Summary Isolated trees and small patches of trees – paddock trees – are a prominent feature of agricultural landscapes in Australia, but are declining in many areas due to natural senescence, clearing, dieback and the general absence of recruitment. We assessed the importance of paddock trees for woodland conservation in a 30 000 ha sample of the New South Wales (NSW) South-west Slopes using Satellite Pour l’Observation de la Terre (SPOT) panchromatic satellite imagery combined with models predicting the original distribution of vegetation communities. Tree-cover occurred over 12% of the study area. The patch-size distribution of vegetation in the study area varied between woodland types. For woodland communities that were confined to hills and ridges, most tree-cover occurred as few, large remnants. For woodland communities of the foothills and plains (Blakely's Red Gum, Eucalyptus blakelyi and Yellow Box, Eucalyptus melliodora, or White Box, Eucalyptus albens and Red Stringybark), 54% of remnant tree-cover occurred as patches < 1 ha. The loss of paddock trees will cause substantial reductions to some woodland communities. For example, the loss of patches < 1 ha in woodlands dominated by Blakely's Red Gum and Yellow Box would reduce this association from 7.4% to 3.4% of its predicted pre-1750 distribution. Mean distance to tree-cover across the study area increased almost fourfold if patches < 1 ha were removed from the landscape, which may have consequences for movements of some flora and fauna. Failure to protect and perpetuate paddock trees will diminish the likelihood of achieving the conservation objectives of comprehensiveness, adequacy and representativeness in agricultural landscapes.

Introduction

Paddock trees are a prominent feature of agricultural landscapes in Australia. Here, we define ‘paddock trees’ as isolated trees, small modified patches and woodland remnants up to 1 ha. In intensively managed agricultural landscapes, paddock trees predominantly occur on land that is grazed or cultivated and typically have a highly modified understorey.
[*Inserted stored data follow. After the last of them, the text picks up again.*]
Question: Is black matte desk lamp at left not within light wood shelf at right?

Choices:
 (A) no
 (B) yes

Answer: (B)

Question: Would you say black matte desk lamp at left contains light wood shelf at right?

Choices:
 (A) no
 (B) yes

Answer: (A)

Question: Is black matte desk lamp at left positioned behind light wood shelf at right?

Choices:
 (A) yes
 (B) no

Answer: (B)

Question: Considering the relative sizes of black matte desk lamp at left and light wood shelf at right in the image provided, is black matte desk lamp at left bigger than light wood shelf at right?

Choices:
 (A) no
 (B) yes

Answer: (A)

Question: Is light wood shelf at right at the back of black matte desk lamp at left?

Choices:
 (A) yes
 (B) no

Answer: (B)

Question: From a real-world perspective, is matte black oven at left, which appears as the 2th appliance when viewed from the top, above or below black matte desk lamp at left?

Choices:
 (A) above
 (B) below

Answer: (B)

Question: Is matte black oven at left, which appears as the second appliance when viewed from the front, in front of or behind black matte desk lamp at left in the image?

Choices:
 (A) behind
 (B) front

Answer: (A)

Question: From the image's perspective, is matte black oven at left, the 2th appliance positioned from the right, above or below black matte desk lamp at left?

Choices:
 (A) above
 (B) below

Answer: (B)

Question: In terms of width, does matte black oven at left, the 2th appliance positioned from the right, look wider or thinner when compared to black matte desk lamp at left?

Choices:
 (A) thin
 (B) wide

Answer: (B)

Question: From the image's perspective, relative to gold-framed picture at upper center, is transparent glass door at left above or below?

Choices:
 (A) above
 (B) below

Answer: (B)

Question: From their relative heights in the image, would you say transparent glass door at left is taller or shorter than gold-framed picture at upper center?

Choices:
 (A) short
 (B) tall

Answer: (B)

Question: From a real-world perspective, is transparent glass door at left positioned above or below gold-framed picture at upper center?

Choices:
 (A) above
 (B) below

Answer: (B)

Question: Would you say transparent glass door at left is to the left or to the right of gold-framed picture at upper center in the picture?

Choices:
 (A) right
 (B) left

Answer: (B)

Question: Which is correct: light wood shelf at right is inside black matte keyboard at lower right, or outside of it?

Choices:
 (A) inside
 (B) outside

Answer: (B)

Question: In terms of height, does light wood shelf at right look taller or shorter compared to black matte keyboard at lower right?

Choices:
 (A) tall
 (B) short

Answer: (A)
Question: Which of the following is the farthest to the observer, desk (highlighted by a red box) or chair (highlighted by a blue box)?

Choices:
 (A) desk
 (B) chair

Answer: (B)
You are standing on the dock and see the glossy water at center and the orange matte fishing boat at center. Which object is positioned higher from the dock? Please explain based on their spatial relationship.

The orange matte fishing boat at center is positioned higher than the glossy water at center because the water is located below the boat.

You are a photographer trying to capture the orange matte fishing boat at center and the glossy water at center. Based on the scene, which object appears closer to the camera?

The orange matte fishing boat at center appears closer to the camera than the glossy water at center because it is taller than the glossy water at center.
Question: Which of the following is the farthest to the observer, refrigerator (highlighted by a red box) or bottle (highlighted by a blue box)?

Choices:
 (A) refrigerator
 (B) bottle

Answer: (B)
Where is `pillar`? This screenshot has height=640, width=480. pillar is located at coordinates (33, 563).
Paddock trees are declining in much of the intensively managed agricultural zone of Australia. The rate of loss among isolated and scattered trees has been estimated at 0.54–2.5% per annum (Freudenberger & Ozolins 2000; reviewed by Reid & Landsberg 2000), suggesting their total loss could feasibly occur in 40–185 years. This is due to a number of reasons: (i) eucalypts have a maximum lifespan of around 400–500 years (Banks 1997; Stoneman et al. 1997; Gibbons et al. 2000), so trees retained during extensive clearing that occurred through the 1800s will progressively senesce; (ii) paddock trees are subject to a high rate of mortality due to the interaction between elevated nutrient loads and insect attack (Landsberg et al. 1990), salinity (Kimber 1981) and soil compaction (Yates & Hobbs 1997); (iii) clearing paddock trees on private land is permitted, without consent, under some legislation (e.g. the NSW Native Vegetation Conservation Act 1997); and (iv) eucalypts generally do not regenerate where they are grazed or cultivated (Bennett et al. 1994), so paddock trees in these areas are not replaced.
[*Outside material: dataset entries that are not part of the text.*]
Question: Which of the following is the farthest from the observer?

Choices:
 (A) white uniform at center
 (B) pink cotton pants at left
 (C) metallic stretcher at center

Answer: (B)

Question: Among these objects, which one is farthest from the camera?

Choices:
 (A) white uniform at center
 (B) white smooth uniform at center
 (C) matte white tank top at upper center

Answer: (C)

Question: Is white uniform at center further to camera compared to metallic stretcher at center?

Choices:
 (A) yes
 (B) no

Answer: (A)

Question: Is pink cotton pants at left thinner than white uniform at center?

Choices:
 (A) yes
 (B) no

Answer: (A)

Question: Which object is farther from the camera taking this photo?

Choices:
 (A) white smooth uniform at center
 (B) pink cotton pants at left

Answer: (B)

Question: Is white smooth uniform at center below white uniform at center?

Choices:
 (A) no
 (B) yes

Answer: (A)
Although often highly modified examples of native vegetation communities, paddock trees perform a number of ecosystem functions:

• Paddock trees frequently contain habitat for species that feed on pollen, nectar, seed and invertebrates or nest in hollows. These include species listed as threatened, such as the Superb Parrot (Polytelis swainsonii) (Davey 1997), Squirrel Glider (Petaurus norfolcensis), Brush-tailed Phascogale (Phascogale tapoatafa) (Law et al. 2000) and a number of species of bats (Microchiroptera) (Parnaby & Cherry 1992; Lumsden & Bennett 1995; Law et al. 1999, 2000). Hollows suitable for fauna generally occur in trees > 120–150 years old (Gibbons & Lindenmayer 2002), so recruitment must be addressed well before the existing paddock tree resource is lost.

• Paddock trees enable some species (e.g. woodland birds) to move between larger remnants, thereby contributing to the viability of metapopulations (Fischer 2000).
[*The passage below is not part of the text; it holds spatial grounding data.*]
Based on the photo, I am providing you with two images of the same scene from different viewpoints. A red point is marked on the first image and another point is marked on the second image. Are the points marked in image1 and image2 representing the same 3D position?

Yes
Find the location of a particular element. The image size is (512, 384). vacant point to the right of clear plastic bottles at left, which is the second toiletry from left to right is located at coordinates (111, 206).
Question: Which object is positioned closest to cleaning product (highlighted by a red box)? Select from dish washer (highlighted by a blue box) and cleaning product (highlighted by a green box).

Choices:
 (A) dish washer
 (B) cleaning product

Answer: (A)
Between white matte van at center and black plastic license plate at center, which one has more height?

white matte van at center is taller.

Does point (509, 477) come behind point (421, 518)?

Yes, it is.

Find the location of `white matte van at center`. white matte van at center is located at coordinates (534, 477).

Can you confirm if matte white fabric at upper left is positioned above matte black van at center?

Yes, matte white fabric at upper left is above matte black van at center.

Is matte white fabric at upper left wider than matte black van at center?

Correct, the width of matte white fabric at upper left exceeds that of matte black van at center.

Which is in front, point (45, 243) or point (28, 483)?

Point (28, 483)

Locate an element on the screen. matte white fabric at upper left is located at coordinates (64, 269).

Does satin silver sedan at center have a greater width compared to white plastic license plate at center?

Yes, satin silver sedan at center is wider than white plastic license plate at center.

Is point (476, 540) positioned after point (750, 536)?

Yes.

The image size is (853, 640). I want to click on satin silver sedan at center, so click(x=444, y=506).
• Isolated and widely spaced trees have a high root volume and potentially intercept and pump considerable volumes of subsurface water, thus helping to reduce salinity risk (Freudenberger & Ozolins 2000; Reid & Landsberg 2000).

• Invertebrate and vertebrate fauna supported by paddock trees can help control invertebrate populations (Lumsden 1993).

• Paddock trees can recycle nutrients leached beyond the pasture root zone (Reid & Landsberg 2000) and isolated trees can maintain neutral pH and improve soil friability within their root zone (B. Wilson, unpubl. data, 2000).

• Paddock trees are potential foci for restoration activities (McDonald 2000).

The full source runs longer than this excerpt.